AISBF Logo AISBF

AI Service Broker Framework — AI Should Be Free

CoderAI documentation · source-backed from Nexlab/coderai

CoderAI operations guide

Run CoderAI as local infrastructure: frontend/engine split, multi-GPU routing, queues, offload, thermal controls, archives, auth, and troubleshooting.

Frontend / engine split

CoderAI can boot as a thin public frontend plus one or more internal engine processes. The front imports no heavy torch/transformer/diffuser stacks, keeps the web UI responsive, streams HTTP/SSE to engines, and serves an aggregated status/tasks view.

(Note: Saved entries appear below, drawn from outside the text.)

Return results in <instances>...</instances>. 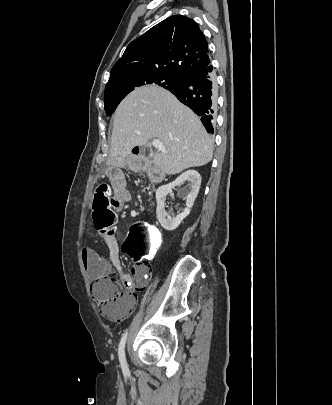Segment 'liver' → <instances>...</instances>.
Returning <instances> with one entry per match:
<instances>
[{
  "mask_svg": "<svg viewBox=\"0 0 332 405\" xmlns=\"http://www.w3.org/2000/svg\"><path fill=\"white\" fill-rule=\"evenodd\" d=\"M158 139L167 153L158 151L152 163L174 175L211 161L213 140L200 118L169 91L140 87L127 95L114 113L109 163L123 165L135 146ZM120 160V161H119Z\"/></svg>",
  "mask_w": 332,
  "mask_h": 405,
  "instance_id": "1",
  "label": "liver"
}]
</instances>
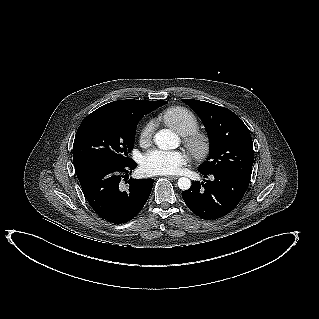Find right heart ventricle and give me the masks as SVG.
Listing matches in <instances>:
<instances>
[{
	"mask_svg": "<svg viewBox=\"0 0 319 319\" xmlns=\"http://www.w3.org/2000/svg\"><path fill=\"white\" fill-rule=\"evenodd\" d=\"M163 122L178 134L186 136L198 130L199 120L189 109L181 106L171 107L162 114Z\"/></svg>",
	"mask_w": 319,
	"mask_h": 319,
	"instance_id": "right-heart-ventricle-1",
	"label": "right heart ventricle"
}]
</instances>
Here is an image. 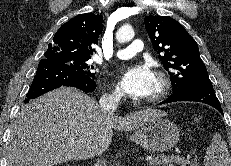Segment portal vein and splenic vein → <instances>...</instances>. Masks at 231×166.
<instances>
[{
    "label": "portal vein and splenic vein",
    "mask_w": 231,
    "mask_h": 166,
    "mask_svg": "<svg viewBox=\"0 0 231 166\" xmlns=\"http://www.w3.org/2000/svg\"><path fill=\"white\" fill-rule=\"evenodd\" d=\"M172 159H175L178 163H180L182 166L188 161L186 158H183L181 156H171ZM146 161L149 163H152L154 161H158V158H153V157H147Z\"/></svg>",
    "instance_id": "portal-vein-and-splenic-vein-1"
}]
</instances>
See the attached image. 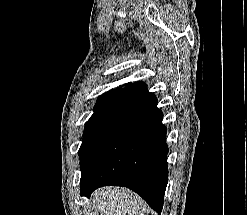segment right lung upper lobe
I'll return each mask as SVG.
<instances>
[{
	"label": "right lung upper lobe",
	"instance_id": "cb5924a9",
	"mask_svg": "<svg viewBox=\"0 0 247 215\" xmlns=\"http://www.w3.org/2000/svg\"><path fill=\"white\" fill-rule=\"evenodd\" d=\"M134 84H135V83H134ZM134 84L129 85L127 88L131 87V86L134 85ZM127 88H126V89H127ZM117 90H125V89H117Z\"/></svg>",
	"mask_w": 247,
	"mask_h": 215
}]
</instances>
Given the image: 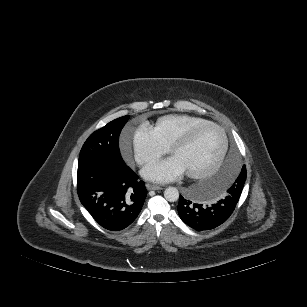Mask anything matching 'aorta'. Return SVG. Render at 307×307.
Returning <instances> with one entry per match:
<instances>
[{
	"mask_svg": "<svg viewBox=\"0 0 307 307\" xmlns=\"http://www.w3.org/2000/svg\"><path fill=\"white\" fill-rule=\"evenodd\" d=\"M164 197L169 202H175L179 198V191L175 187H168L164 191Z\"/></svg>",
	"mask_w": 307,
	"mask_h": 307,
	"instance_id": "obj_1",
	"label": "aorta"
}]
</instances>
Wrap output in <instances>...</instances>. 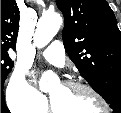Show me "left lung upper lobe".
I'll use <instances>...</instances> for the list:
<instances>
[{"instance_id":"obj_1","label":"left lung upper lobe","mask_w":121,"mask_h":113,"mask_svg":"<svg viewBox=\"0 0 121 113\" xmlns=\"http://www.w3.org/2000/svg\"><path fill=\"white\" fill-rule=\"evenodd\" d=\"M63 43L82 77L121 113V33L106 0H57Z\"/></svg>"}]
</instances>
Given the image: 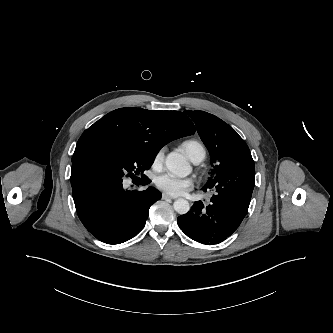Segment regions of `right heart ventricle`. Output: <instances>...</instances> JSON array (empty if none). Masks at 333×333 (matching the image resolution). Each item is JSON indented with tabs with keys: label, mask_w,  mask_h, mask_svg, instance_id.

client ─HTTP/SSE─▶ front (public) ─┬─ engine#0 (CUDA_VISIBLE_DEVICES=0, :8780)
                                  ├─ engine#1 (CUDA_VISIBLE_DEVICES=1, :8781)
                                  └─ ...
LaunchResult
coderaiFront on public port; auto-spawns one engine per GPU by default.
coderai --single-processLegacy one-process mode.
coderai --engine-only --internal-port NInternal engine mode normally managed by the front supervisor.

Engine routing and heterogeneous GPUs

Auto-detection favours NVIDIA for one-engine-per-GPU, while mixed systems can declare server.engine_specs with backend, env, and capability settings. A transformers/safetensors model goes to a transformers-capable engine; GGUF can route to a compatible NVIDIA or Vulkan engine.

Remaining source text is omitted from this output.